Kapolsek Ciparay, Iptu Ilmansyah mengungkapkan kejadian perundungan itu terjadi pada Mei 2025. Kejadian bermula saat korban bersama dua orang temannya dan seorang pria dewasa lainnya, berkumpul di Kampung Sadangasih, kemudian korban dipaksa oleh kedua temannya dan satu orang dewasa tersebut, untuk menenggak tuak tetapi korban menolak, namun tetap dipaksa untuk meminumnya setengah gelas. Setelah dipaksa minum tuak, korban kemudian dipaksa kembali untuk merokok, korban pun terpaksa mengisap rokok tersebut. Korban pun kemudian berencana untuk pulang, namun oleh salah seorang temannya, korban malah ditendang yang berakibat mengenai bata hingga mengenai kepala korban. Sehingga menyebabkan bagian kepala korban mengeluarkan darah setelah itu korban ditarik lalu diceburkan ke dalam sumur dengan kedalaman kurang lebih 3 meter. Saat kejadian, ada beberapa anak lainnya yang juga melihat kejadian tersebut. Beberapa anak, katanya merekam kejadian aksi perundungan tersebut.
Kapolsek menuturkan, setelah mendapat informasi adanya aksi perundungan tersebut, polisi langsung mendatangi lokasi kejadian. Polisi lalu mengamankan dan memeriksa para pelaku yang diketahui berjumlah tiga orang. (CNN, 26-06-2025)
Sangat mengerikan mendengar bagaimana pelaku tanpa rasa iba merundung korban yang saat itu sudah berdarah-darah. Kasus perundungan ini bukanlah kasus baru, begitu banyak kasus perudungan anak yang terjadi di negri ini bahkan tidak tuntas kepada solusi. Bukan tidak ada atau tidak mencari solusinya, tapi sudah berbagai upaya dilakukan untuk mencegah kasus perundungan anak namun kasus perudungan tetap saja marak. Dari mulai upaya pembentukan satgas di sekolah, pembentukan sekolah ramah anak, sampai penerbitan aturan Permendikbud Antikekerasan di sekolah. Akan tetapi, berbagai upayat tadi dianggap belum efektif.
Jika kita cermati, semua upaya tersebut tidak membuahkan hasil, bahkan semakin merajalela, baik di lingkungan dalam sekolah maupun di luar sekolah. Tidak dipungkiri pula, berulangnya kasus perundungan ini menyimpan tanya, mengapa sangat sulit untuk memcegahnya? Jika sejak awal saja generasi muda ini sudah memiliki kepribadian buruk, bagaimana nasib bangsa ini pada masa depan nantinya?

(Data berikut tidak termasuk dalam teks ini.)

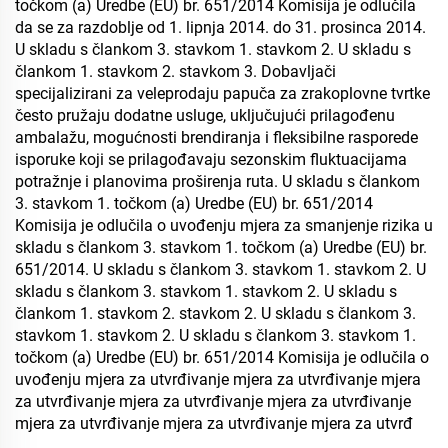
točkom (a) Uredbe (EU) br. 651/2014 Komisija je odlučila
da se za razdoblje od 1. lipnja 2014. do 31. prosinca 2014.
U skladu s člankom 3. stavkom 1. stavkom 2. U skladu s
člankom 1. stavkom 2. stavkom 3. Dobavljači
specijalizirani za veleprodaju papuča za zrakoplovne tvrtke
često pružaju dodatne usluge, uključujući prilagođenu
ambalažu, mogućnosti brendiranja i fleksibilne rasporede
isporuke koji se prilagođavaju sezonskim fluktuacijama
potražnje i planovima proširenja ruta. U skladu s člankom
3. stavkom 1. točkom (a) Uredbe (EU) br. 651/2014
Komisija je odlučila o uvođenju mjera za smanjenje rizika u
skladu s člankom 3. stavkom 1. točkom (a) Uredbe (EU) br.
651/2014. U skladu s člankom 3. stavkom 1. stavkom 2. U
skladu s člankom 3. stavkom 1. stavkom 2. U skladu s
člankom 1. stavkom 2. stavkom 2. U skladu s člankom 3.
stavkom 1. stavkom 2. U skladu s člankom 3. stavkom 1.
točkom (a) Uredbe (EU) br. 651/2014 Komisija je odlučila o
uvođenju mjera za utvrđivanje mjera za utvrđivanje mjera
za utvrđivanje mjera za utvrđivanje mjera za utvrđivanje
mjera za utvrđivanje mjera za utvrđivanje mjera za utvrđ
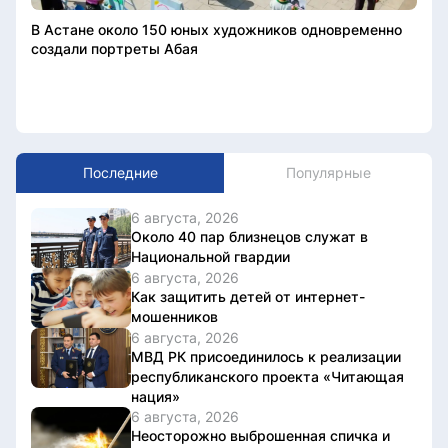
В Астане около 150 юных художников одновременно
создали портреты Абая
Последние
Популярные
6 августа, 2026
Около 40 пар близнецов служат в
Национальной гвардии
6 августа, 2026
Как защитить детей от интернет-
мошенников
6 августа, 2026
МВД РК присоединилось к реализации
республиканского проекта «Читающая
нация»
6 августа, 2026
Неосторожно выброшенная спичка и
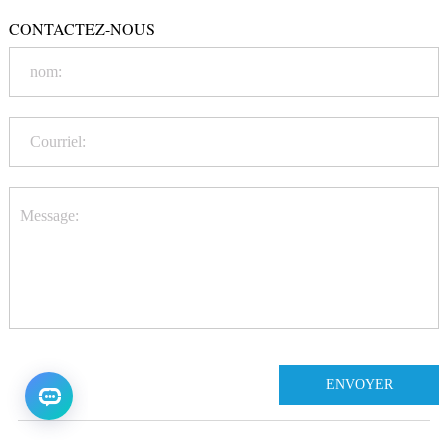
CONTACTEZ-NOUS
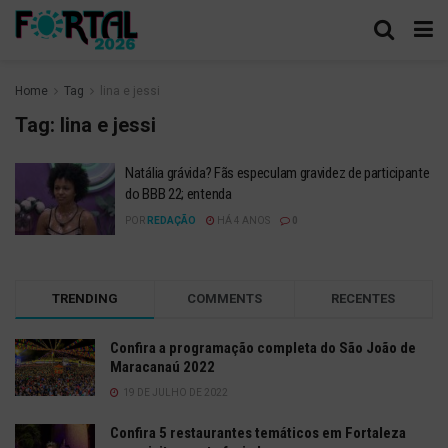
Home
Tag
lina e jessi
Tag:
lina e jessi
Natália grávida? Fãs especulam gravidez de participante
do BBB 22; entenda
POR
REDAÇÃO
HÁ 4 ANOS
0
TRENDING
COMMENTS
RECENTES
Confira a programação completa do São João de
Maracanaú 2022
19 DE JULHO DE 2022
Confira 5 restaurantes temáticos em Fortaleza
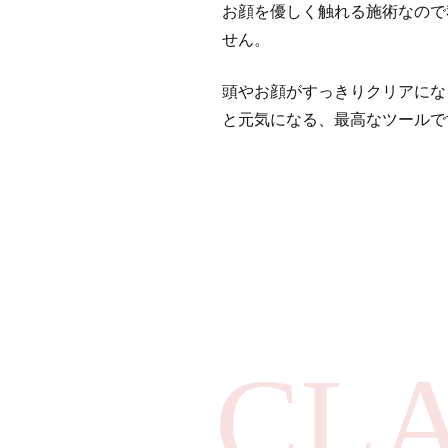
お顔を優しく触れる施術なので
せん。
頭やお顔がすっきりクリアにな
と元気になる、最高なツールで
CL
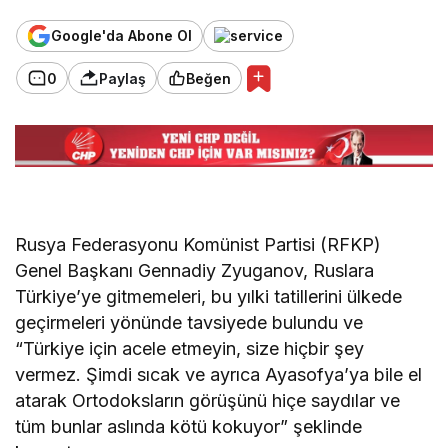
Google'da Abone Ol
0
Paylaş
Beğen
Rusya Federasyonu Komünist Partisi (RFKP)
Genel Başkanı Gennadiy Zyuganov, Ruslara
Türkiye’ye gitmemeleri, bu yılki tatillerini ülkede
geçirmeleri yönünde tavsiyede bulundu ve
“Türkiye için acele etmeyin, size hiçbir şey
vermez. Şimdi sıcak ve ayrıca Ayasofya’ya bile el
atarak Ortodoksların görüşünü hiçe saydılar ve
tüm bunlar aslında kötü kokuyor” şeklinde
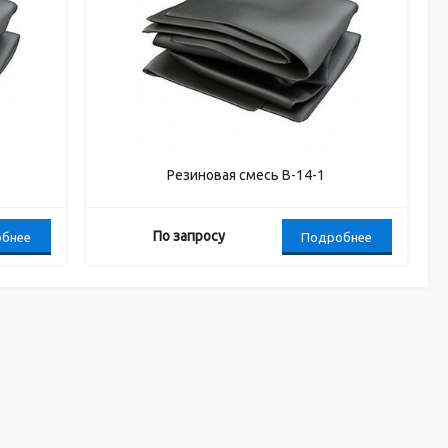
Резиновая смесь В-14-1
По запросу
бнее
Подробнее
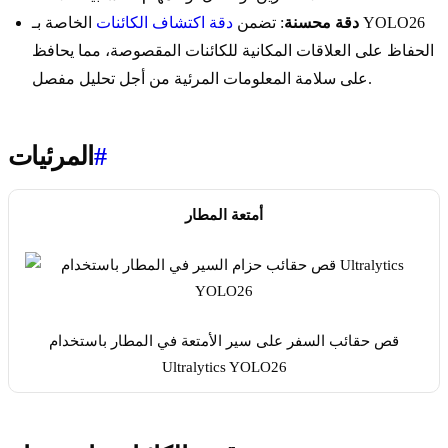
دقة محسنة
: تضمن
دقة
اكتشاف الكائنات
الخاصة بـ YOLO26
الحفاظ على العلاقات المكانية للكائنات المقصوصة، مما يحافظ
على سلامة المعلومات المرئية من أجل تحليل مفصل.
#
المرئيات
أمتعة المطار
قص حقائب السفر على سير الأمتعة في المطار باستخدام
Ultralytics YOLO26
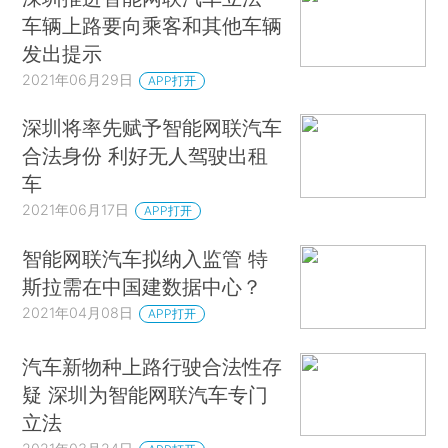
车辆上路要向乘客和其他车辆
发出提示
2021年06月29日
APP打开
深圳将率先赋予智能网联汽车
合法身份 利好无人驾驶出租
车
2021年06月17日
APP打开
智能网联汽车拟纳入监管 特
斯拉需在中国建数据中心？
2021年04月08日
APP打开
汽车新物种上路行驶合法性存
疑 深圳为智能网联汽车专门
立法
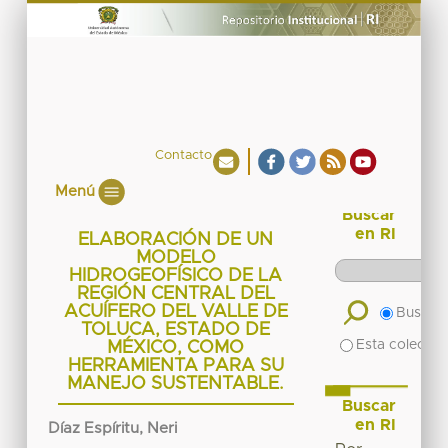
Contacto
Menú
Buscar
en RI
ELABORACIÓN DE UN
MODELO
HIDROGEOFÍSICO DE LA
REGIÓN CENTRAL DEL
ACUÍFERO DEL VALLE DE
Buscar 
TOLUCA, ESTADO DE
Esta colecció
MÉXICO, COMO
HERRAMIENTA PARA SU
MANEJO SUSTENTABLE.
Buscar
en RI
Díaz Espíritu, Neri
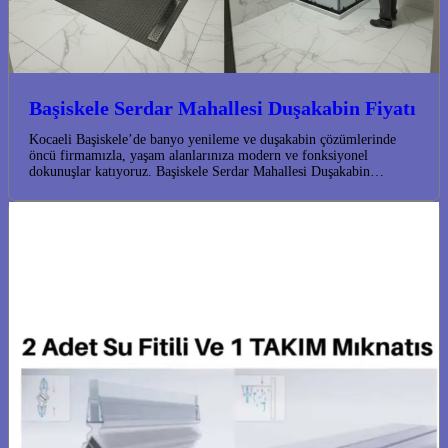
Başiskele Serdar Mahallesi Duşakabin Fiyatı
Kocaeli Başiskele’de banyo yenileme ve duşakabin çözümlerinde
öncü firmamızla, yaşam alanlarınıza modern ve fonksiyonel
dokunuşlar katıyoruz. Başiskele Serdar Mahallesi Duşakabin…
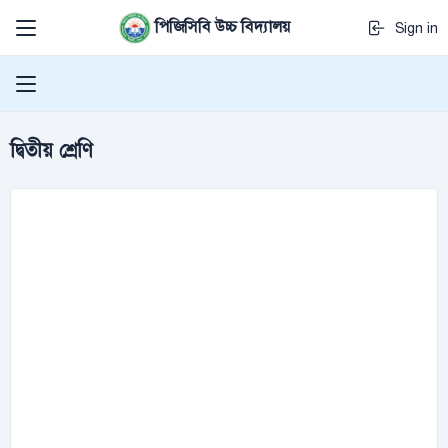
পিজিসিবি উচ্চ বিদ্যালয়
Sign in
দ্বিতীয় শ্রেণি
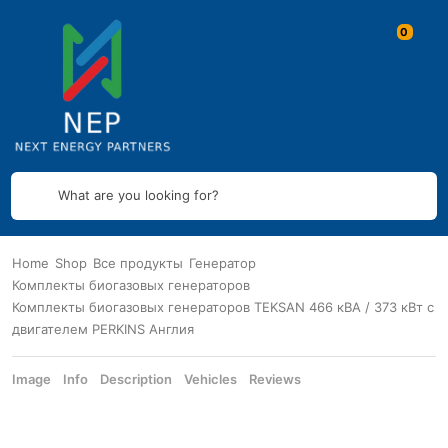
What are you looking for?
Home
Shop
Все продукты
Генератор
Комплекты биогазовых генераторов
Комплекты биогазовых генераторов TEKSAN 466 кВА / 373 кВт с
двигателем PERKINS Англия
Image
Info
Description
Vehicles
Reviews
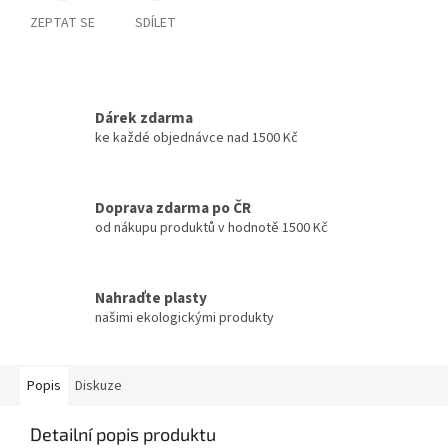
ZEPTAT SE
SDÍLET
Dárek zdarma
ke každé objednávce nad 1500 Kč
Doprava zdarma po ČR
od nákupu produktů v hodnotě 1500 Kč
Nahraďte plasty
našimi ekologickými produkty
Popis
Diskuze
Detailní popis produktu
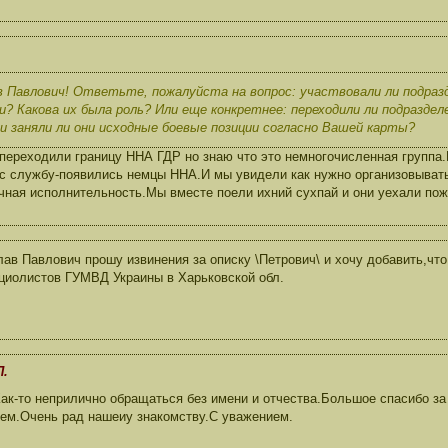
 Павлович! Ответьте, пожалуйста на вопрос: участвовали ли подраз
и? Какова их была роль? Или еще конкретнее: переходили ли подразде
 и заняли ли они исходные боевые позиции согласно Вашей карты?
 переходили границу ННА ГДР но знаю что это немногочисленная группа.
нес службу-появились немцы ННА.И мы увидели как нужно организовыват
чная исполнительность.Мы вместе поели ихний сухпай и они уехали пож
ав Павлович прошу извинения за описку \Петрович\ и хочу добавить,что
циолистов ГУМВД Украины в Харьковской обл.
П.
к-то неприлично обращаться без имени и отчества.Большое спасибо за
нем.Очень рад нашеиу знакомству.С уважением.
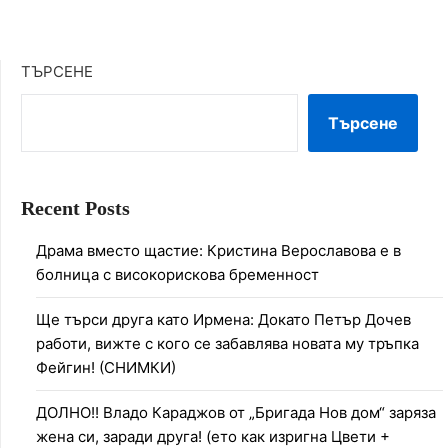
ТЪРСЕНЕ
Търсене
Recent Posts
Драма вместо щастие: Кристина Верославова е в
болница с високорискова бременност
Ще търси друга като Ирмена: Докато Петър Дочев
работи, вижте с кого се забавлява новата му тръпка
Фейгин! (СНИМКИ)
ДОЛНО!! Владо Караджов от „Бригада Нов дом“ заряза
жена си, заради друга! (ето как изригна Цвети +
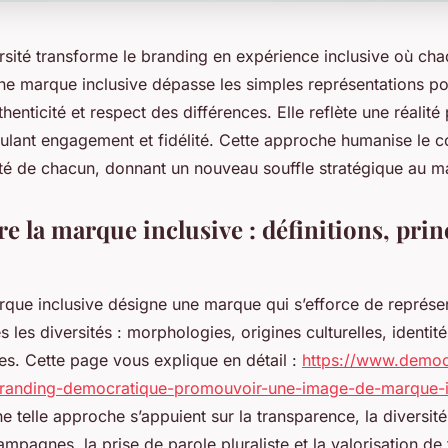
ersité transforme le branding en expérience inclusive où cha
ne marque inclusive dépasse les simples représentations po
thenticité et respect des différences. Elle reflète une réalité 
timulant engagement et fidélité. Cette approche humanise le
cité de chacun, donnant un nouveau souffle stratégique au m
 la marque inclusive : définitions, prin
rque inclusive désigne une marque qui s’efforce de représen
es les diversités : morphologies, origines culturelles, identit
es. Cette page vous explique en détail :
https://www.democ
branding-democratique-promouvoir-une-image-de-marque-i
 telle approche s’appuient sur la transparence, la diversité
ampagnes, la prise de parole pluraliste et la valorisation de 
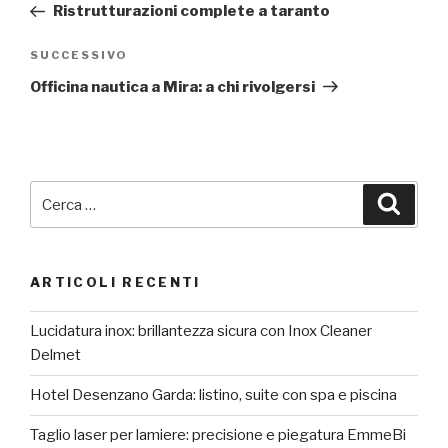
precedente:
Ristrutturazioni complete a taranto
Articolo
SUCCESSIVO
successivo
Officina nautica a Mira: a chi rivolgersi
Cerca:
Cerca
ARTICOLI RECENTI
Lucidatura inox: brillantezza sicura con Inox Cleaner
Delmet
Hotel Desenzano Garda: listino, suite con spa e piscina
Taglio laser per lamiere: precisione e piegatura EmmeBi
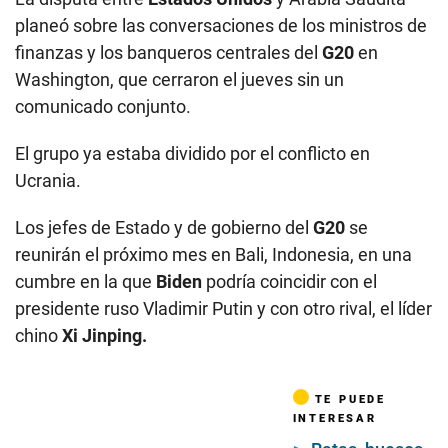
planeó sobre las conversaciones de los ministros de
finanzas y los banqueros centrales del
G20
en
Washington, que cerraron el jueves sin un
comunicado conjunto.
El grupo ya estaba dividido por el conflicto en
Ucrania.
Los jefes de Estado y de gobierno del
G20
se
reunirán el próximo mes en Bali, Indonesia, en una
cumbre en la que
Biden
podría coincidir con el
presidente ruso Vladimir Putin y con otro rival, el líder
chino
Xi Jinping.
TE PUEDE
INTERESAR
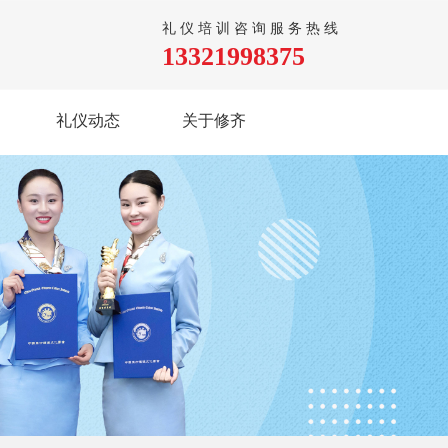
礼仪培训咨询服务热线
13321998375
礼仪动态
关于修齐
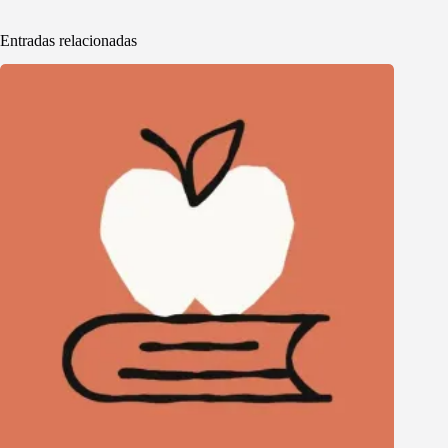
Entradas relacionadas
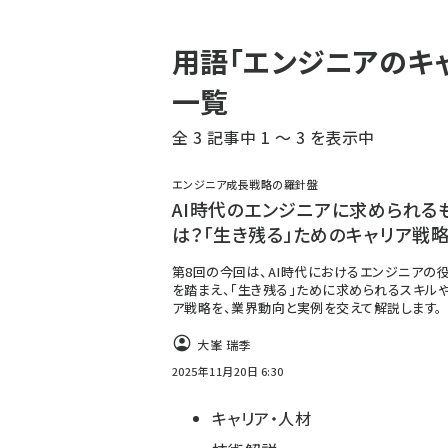
パ
用語「エンジニアのキ
ン
一覧
く
全 3 記事中 1 ～ 3 を表示中
ず
エンジニア成長戦略の羅針盤
AI時代のエンジニアに求められる
は？「生き残る」ためのキャリア戦
第8回の今回は、AI時代におけるエンジニアの
を踏まえ、「生き残る」ために求められるスキル
ア戦略を、業界動向と実例を交えて解説します。
大峯 瑞季
2025年11月20日 6:30
キャリア・人材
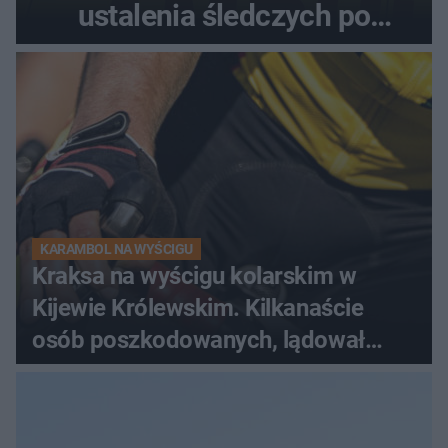
ustalenia śledczych po
dramatycznej akcji
KARAMBOL NA WYŚCIGU
Kraksa na wyścigu kolarskim w
Kijewie Królewskim. Kilkanaście
osób poszkodowanych, lądował
śmigłowiec LPR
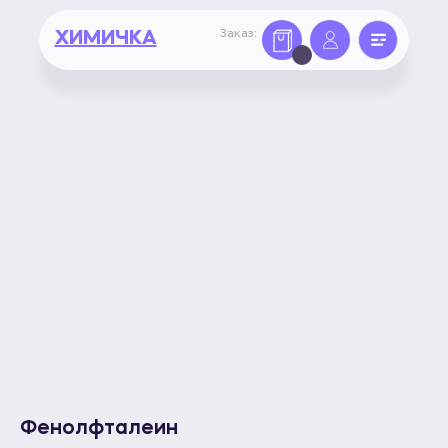
Заказ:
ХИМИЧКА
Фенолфталеин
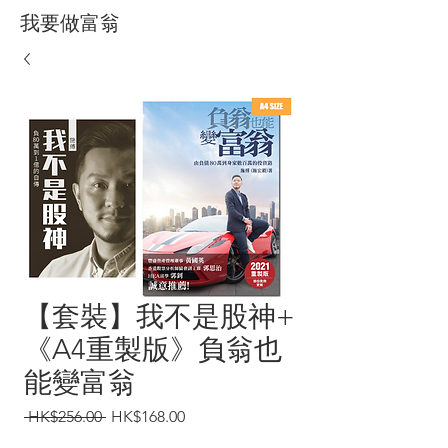
我要做富翁
【套裝】我不是股神+
《A4重製版》負翁也
能變富翁
一
促
 HK$256.00 
HK$168.00
般
銷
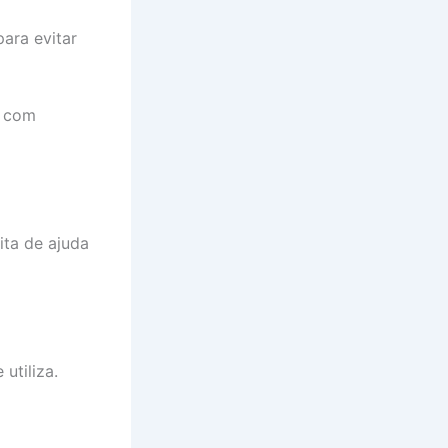
ara evitar
s com
ita de ajuda
utiliza.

Kasus perundungan adalah salah satu dampak dari sistem kehidupan sekuler yang makin menjauhkan generasi dari hakikat penciptaan manusia, yakni menjadi hamba Allah Taala yang taat dan terikat syariat. Banyak faktor lain yang menjadi pengaruh maraknya kasus perundungan, diantaranya: Pertama, kebijakan negara, yakni kurikulum pendidikan yang berdiri di atas nilai-nilai sekuler. Tak ayal, banyaknya sekolah baik yang berbasis Islam atau umum dengan sistem yang dinilai baik, tetapi nyatanya belum cukup mampu menangkal dan mencegah terjadinya perundungan. Faktanya, perundungan bisa terjadi di sekolah mana saja. Inilah konsekuensi ketika negara menerapkan kurikulum dan sistem pendidikan berbasis akidah sekularisme. Sekolah sebagai institusi pendidikan, alih-alih mampu mencetak peserta didik yang berkualitas, dengan kurikulum sekuler kapitalisme yang diterapkan yang tidak memperhatikan aspek spiritual atau agama—justru melahirkan remaja yang banyak masalah. Terbukti dengan perilaku generasi kita yang makin ke sini, semakin jauh dari karakter umat terbaik. Perundungan, kekerasan seksual, narkoba, perzinaan, tawuran, bunuh diri, pembunuhan, dan sebagainya, berputar-putar mengintai generasi kita.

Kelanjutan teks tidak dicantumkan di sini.